__Exercise data__.
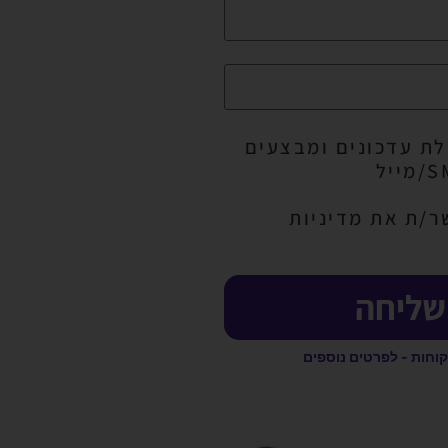
ת עדכונים ומבצעים
ר/ת את מדיניות
שליחה
קוחות - לפרטים נוספים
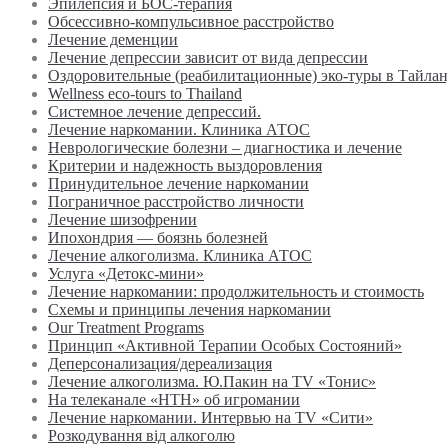
Эпилепсия и БОС-терапия
Обсессивно-компульсивное расстройство
Лечение деменции
Лечение депрессии зависит от вида депрессии
Оздоровительные (реабилитационные) эко-туры в Тайла
Wellness eco-tours to Thailand
Системное лечение депрессий.
Лечение наркомании. Клиника АТОС
Неврологические болезни – диагностика и лечение
Критерии и надежность выздоровления
Принудительное лечение наркомании
Пограничное расстройство личности
Лечение шизофрении
Ипохондрия — боязнь болезней
Лечение алкоголизма. Клиника АТОС
Услуга «Детокс-мини»
Лечение наркомании: продолжительность и стоимость
Схемы и принципы лечения наркомании
Our Treatment Programs
Принцип «Активной Терапии Особых Состояний»
Деперсонализация/дереализация
Лечение алкоголизма. Ю.Пакин на TV «Тонис»
На телеканале «НТН» об игромании
Лечение наркомании. Интервью на TV «Сити»
Розкодування від алкоголю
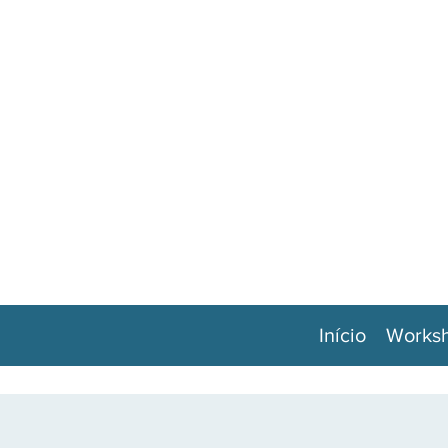
Início
Works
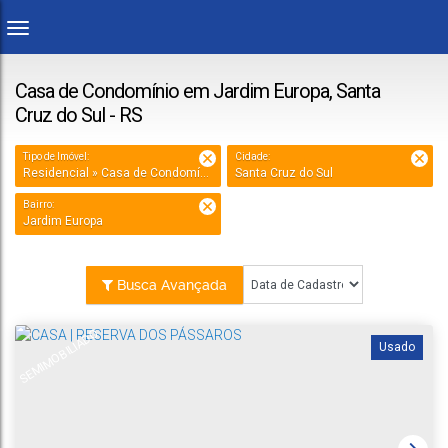
Casa de Condomínio em Jardim Europa, Santa
Cruz do Sul - RS
Tipo de Imóvel:
Cidade:
Residencial » Casa de Condomínio
Santa Cruz do Sul
Bairro:
Jardim Europa
Busca Avançada
SEMIMOBILIADO
Usado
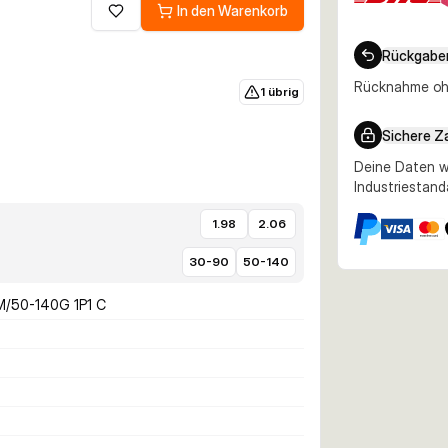
In den Warenkorb
Zur Wunschliste hinzufügen
Rückgabe
Rücknahme ohn
1 übrig
Sichere Z
Deine Daten w
Industriestand
1.98
2.06
30-90
50-140
/50-140G 1P1 C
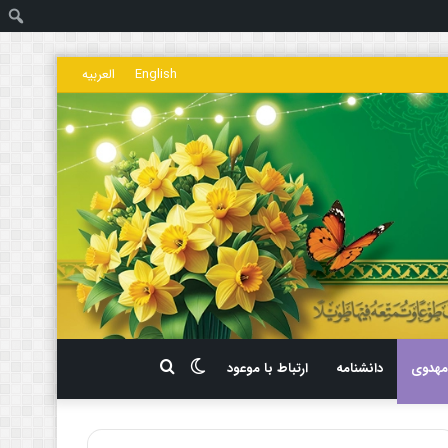
ج
English
العربیه
تغییر
جستجو
هدوی
دانشنامه
ارتباط با موعود
پوسته
برای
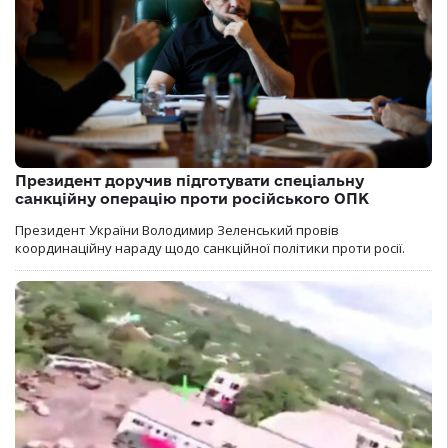
Президент доручив підготувати спеціальну
санкційну операцію проти російського ОПК
Президент України Володимир Зеленський провів
координаційну нараду щодо санкційної політики проти росії.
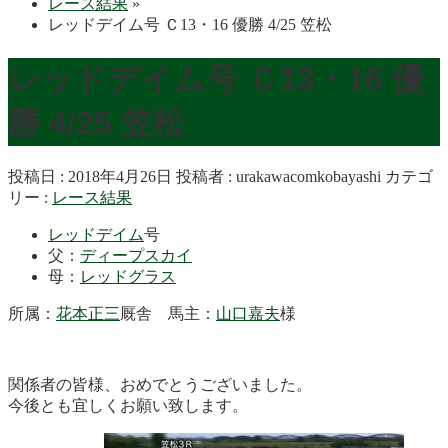
レース結果
»
レッドデイム号 Ｃ13・16 優勝 4/25 笠松
レッドデイム号 Ｃ13・16 優
勝 4/25 笠松
投稿日 : 2018年4月26日
投稿者 :
urakawacomkobayashi
カテゴ
リー :
レース結果
レッドデイム
号
父：
ディープスカイ
母：
レッドグラス
所属：
花本正三
厩舎 馬主：
山口嘉夫
様
関係者の皆様、おめでとうございました。
今後とも宜しくお願い致します。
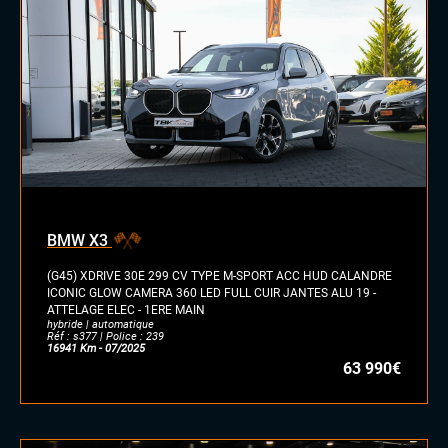
BMW X3
(G45) XDRIVE 30E 299 CV TYPE M-SPORT ACC HUD CALANDRE
ICONIC GLOW CAMERA 360 LED FULL CUIR JANTES ALU 19 -
ATTELAGE ELEC - 1ERE MAIN
hybride | automatique
Réf : s377 | Police : 239
16941 Km - 07/2025
63 990€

__Task to carry out__.
Write each line exactly as it appears, from the line that holds "Industriestand" through the closing line of the data above, and leave every picture out.

__Written answer__.
Industriestand
1.98
2.06
30-90
50-140
/50-140G 1P1 C
ج
English
العربیه
تغییر
جستجو
هدوی
دانشنامه
ارتباط با موعود
پوسته
برای
Президент доручив підготувати спеціальну
санкційну операцію проти російського ОПК
Президент України Володимир Зеленський провів
координаційну нараду щодо санкційної політики проти росії.
レース結果
»
レッドデイム号 Ｃ13・16 優勝 4/25 笠松
レッドデイム号 Ｃ13・16 優
勝 4/25 笠松
投稿日 : 2018年4月26日
投稿者 :
urakawacomkobayashi
カテゴ
リー :
レース結果
レッドデイム
号
父：
ディープスカイ
母：
レッドグラス
所属：
花本正三
厩舎 馬主：
山口嘉夫
様
関係者の皆様、おめでとうございました。
今後とも宜しくお願い致します。
BMW X3
(G45) XDRIVE 30E 299 CV TYPE M-SPORT ACC HUD CALANDRE
ICONIC GLOW CAMERA 360 LED FULL CUIR JANTES ALU 19 -
ATTELAGE ELEC - 1ERE MAIN
hybride | automatique
Réf : s377 | Police : 239
16941 Km - 07/2025
63 990€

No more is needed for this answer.